Tampa Bay Times Editorial Board
February 28, 2014 3:00pm

tinmanforwebThis time four years ago Rick Scott was a stranger to Floridians. Then he spent $73 million on his first political campaign and rode an angry voter wave to the Governor’s Mansion. For Florida, this has been a hostile takeover by the former CEO of the nation’s largest hospital chain. In three years Scott has done more harm than any modern governor, from voting rights to privacy rights, public schools to higher education, environmental protection to health care. One more legislative session and a $100 million re-election campaign will not undo the damage.

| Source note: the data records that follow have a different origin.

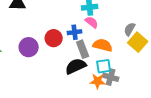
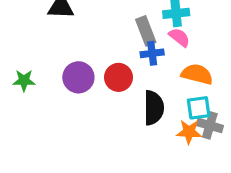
red circle: (54, 38) -> (118, 77), moved
gray rectangle: (83, 49) -> (146, 31), moved
black semicircle: (76, 66) -> (154, 108), turned 115

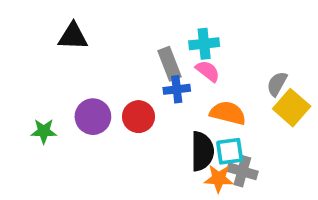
green star: (24, 81) -> (44, 131), moved
black semicircle: (154, 108) -> (202, 151), moved

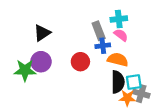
black triangle: (73, 36) -> (42, 33), moved, turned -36
orange semicircle: (228, 113) -> (118, 60), moved
purple circle: (93, 117) -> (41, 62), moved
green star: (44, 131) -> (25, 70), size x1.5

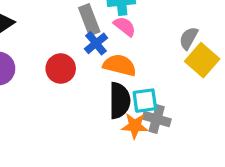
blue cross: (103, 46) -> (96, 43), turned -32

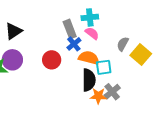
gray semicircle: (189, 38) -> (123, 44), moved
cyan square: (145, 101) -> (104, 67), moved
gray cross: (157, 119) -> (112, 92), turned 35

This is the tin man as governor, a chief executive who shows no heartfelt connection to the state, appreciation for its values or compassion for its residents. Duke Energy is charging its electric customers billions for nuclear plants that were botched or never built. Homeowners are being pushed out of the state-run Citizens Property Insurance Corp. and into private insurers with higher premiums and no track records. Federal flood insurance rates are soaring so high that many property owners cannot afford the premiums but also cannot sell their homes. The governor sides with the electric utilities and property insurers. He criticizes the president rather than fellow Republicans in Congress for failing to fix the flood insurance fiasco they helped create.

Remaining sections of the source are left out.